Note that the original tree had a log likelihood of  -7100.58647. After trying global rearrangements of this tree, a slightly different tree with a log likelihood of -7094.81012 was found. The difference in likelihoods between these two trees is roughly -7101 - (-7095)  = -6.  Recalling that these are logs to the base e,  e6 =  403. Therefore the final tree is 403 times more likely to produce the data than the original tree.
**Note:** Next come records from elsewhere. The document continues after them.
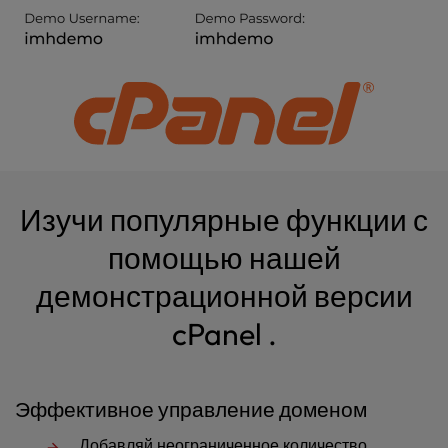
l
i
t
y
s
y
s
t
e
Изучи популярные функции с
m
.
помощью нашей
демонстрационной версии
cPanel .
Эффективное управление доменом
Добавляй неограниченное количество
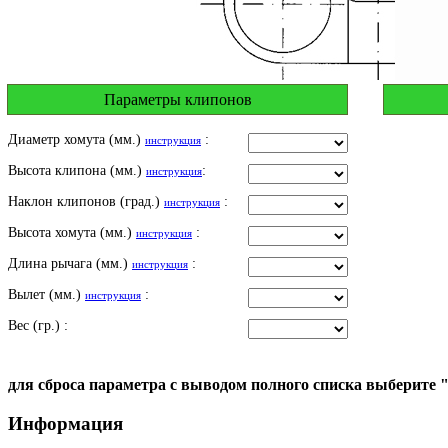
Параметры клипонов
Диаметр хомута (мм.)
:
инструкция
Высота клипона (мм.)
:
инструкция
Наклон клипонов (град.)
:
инструкция
Высота хомута (мм.)
:
инструкция
Длина рычага (мм.)
:
инструкция
Вылет (мм.)
:
инструкция
Вес (гр.) :
для сброса параметра с выводом полного списка выберите 
Информация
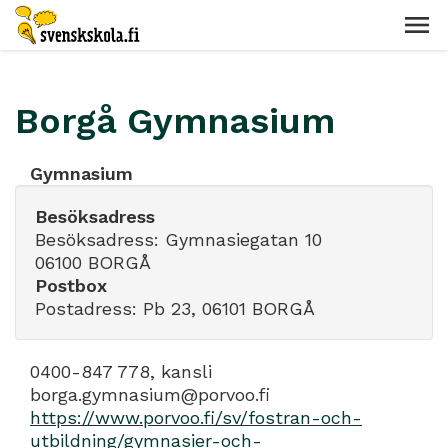
Borgå Gymnasium
Gymnasium
Besöksadress
Besöksadress: Gymnasiegatan 10
06100 BORGÅ
Postbox
Postadress: Pb 23, 06101 BORGÅ
0400-847 778, kansli
borga.gymnasium@porvoo.fi
https://www.porvoo.fi/sv/fostran-och-
utbildning/gymnasier-och-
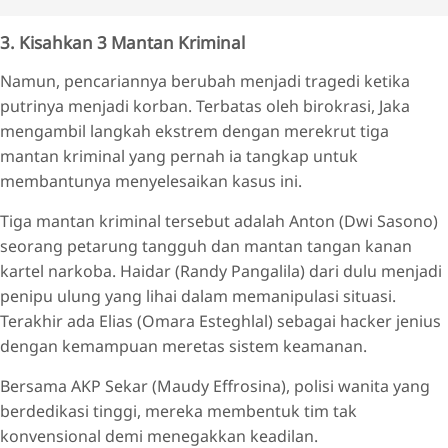
3. Kisahkan 3 Mantan Kriminal
Namun, pencariannya berubah menjadi tragedi ketika
putrinya menjadi korban. Terbatas oleh birokrasi, Jaka
mengambil langkah ekstrem dengan merekrut tiga
mantan kriminal yang pernah ia tangkap untuk
membantunya menyelesaikan kasus ini.
Tiga mantan kriminal tersebut adalah Anton (Dwi Sasono)
seorang petarung tangguh dan mantan tangan kanan
kartel narkoba. Haidar (Randy Pangalila) dari dulu menjadi
penipu ulung yang lihai dalam memanipulasi situasi.
Terakhir ada Elias (Omara Esteghlal) sebagai hacker jenius
dengan kemampuan meretas sistem keamanan.
Bersama AKP Sekar (Maudy Effrosina), polisi wanita yang
berdedikasi tinggi, mereka membentuk tim tak
konvensional demi menegakkan keadilan.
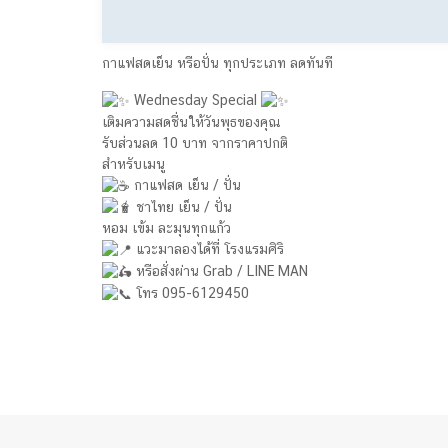
กาแฟสดเย็น หรือปั่น ทุกประเภท ลดทันที
Wednesday Special
เติมความสดชื่นให้วันพุธของคุณ
รับส่วนลด 10 บาท จากราคาปกติ
สำหรับเมนู
กาแฟสด เย็น / ปั่น
ชาไทย เย็น / ปั่น
หอม เข้ม ละมุนทุกแก้ว
แวะมาลองได้ที่ โรงแรมศิริ
หรือสั่งผ่าน Grab / LINE MAN
โทร 095-6129450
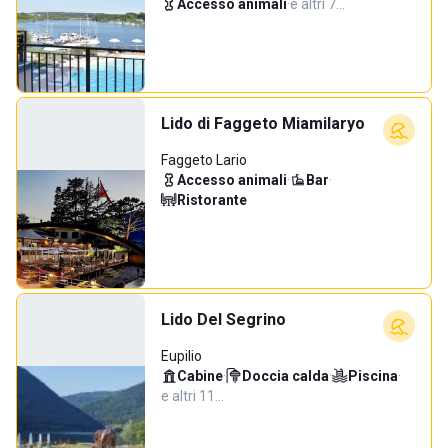
Accesso animali
·
e altri 7…
Lido di Faggeto Miamilaryo
Faggeto Lario
Accesso animali
·
Bar
·
Ristorante
Lido Del Segrino
Eupilio
Cabine
·
Doccia calda
·
Piscina
·
e altri 11…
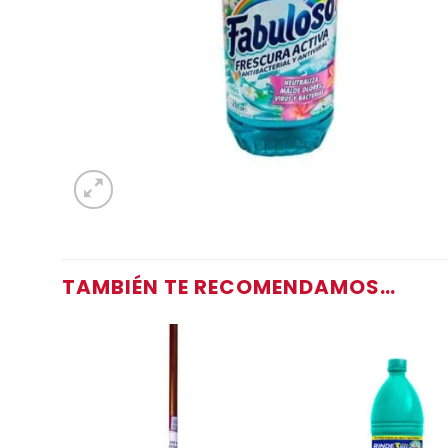
TAMBIÉN TE RECOMENDAMOS…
A note on execution times - The execution time shown in the example is not the time that fastDNAml would require to build this tree from scratch. It is simply the time required to evaluate the tree it was given, doing some rearrangements, but leaving most of the tree intact. When the tree was built from scratch using DNAML, the execution times were:

Execution times on deneb: 95.0u 0.0s 1:35 99% 0+0k 0+0io 0pf+0w

Therefore, a de-novo construction of this tree would require 95 seconds of CPU time, and took 1 minutes 35 seconds elapsed time.